Most mobile apps target ambulatory care markets. There is a test and certification alliance, the Continua Health Alliance, that exists for selecting standards and providing the necessary test and certification for the ambulatory market. There are admittedly several big holes in FDA’s regulatory famework when one considers mobile app products (that are all outside the scope of this blog post). While not a standards oriented group, the mHealth Regulatory Coalition, that is working to address shortcomings in FDA’s current regualtory framework for mobile apps. Be sure to check them out.
For acute care, there are a number of industry standard setting initiatives. The oldest is the IHE PCD domain. This group has been working since 2005 on medical device connectivity and interoperability. This test and certification group is mainly held back by the absence of a standard that’s been adopted by medical device manufacturers, and the resulting glacial pace of adoption – but they are making progress. Another hotbed of standards work comes from the Medical Device Plug and Play Interoperability Program at CIMIT and Partners Healthcare. They’re working on the Integrated Clinical Environment standard, MD Fire connectivity purchase contracting language and also working with FDA on dealing with developing a more effective interoperability regulatory framework.
International Markets and Quality Systems
Before I posted this, Dayle Kern added to the LinkedIn discussion asking, “What about mobile apps for developing countries?” My first thought is that as a market, mobile apps is still very much in the pilot stage. While there’s a perception that adoption is much greater outside the U.S. (especially in the third world), the reality is that there’s just a lot of pilots being run in other countries in addition to those in the U.S. My next thought is that while the regulatory burden may be lower outside the U.S. (and especially in the third world), why shouldn’t the patients in those countries get a product that’s as safe and effective as the ones intended for U.S. or European users?

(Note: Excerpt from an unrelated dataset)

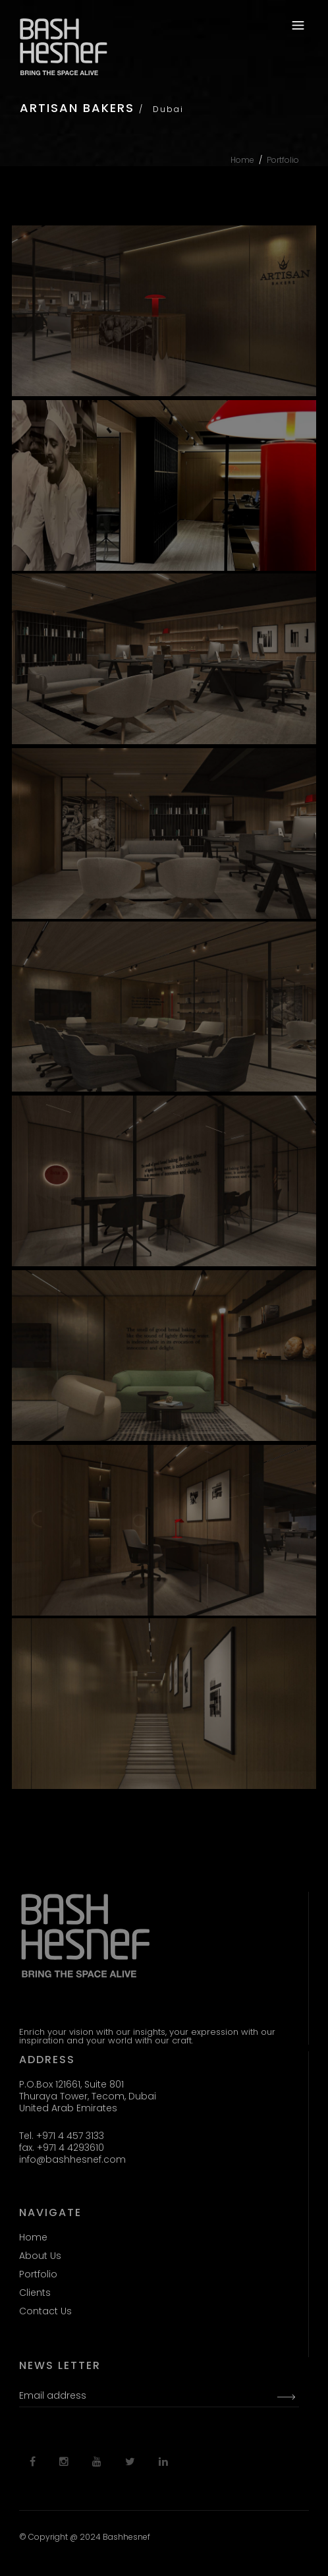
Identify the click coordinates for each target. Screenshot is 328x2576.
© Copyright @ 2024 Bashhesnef (84, 2536)
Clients (35, 2292)
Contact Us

I have clients doing clinical trials outside the U.S., and who launch products outside the U.S. first. The reasons behind those decisions have everything to do with time to market and costs – much of which are determined by relative regulatory burdens here and in other countries. But, without exception, they’re following appropriate quality systems to ensure a safe and effective product. The costs they’re saving are not on the design side, but on the regulatory side. And consequently, their products are as safe and effective as they would be if the U.S. was where they were doing trials or launching their product.
Finally, in a world where it’s almost impossible to buy a hot water heater or air conditioner from a manufacturer who is not ISO9001 certified, it’s almost as impossible to buy an healthcare IT software application from a vendor following the same or similar basic quality system. From their resistance to adopt quality systems, one would almost think that vendors in health care consider quality and safety to be less important than do companies in the HVAC business.
Manufacturers in many other industries don’t seem to have a problem innovating or competing while broadly adopting quality systems – on a voluntary basis, I might add. Please explain to me how a similar quality system for medical devices – regulated or otherwise – is an unreasonable burden?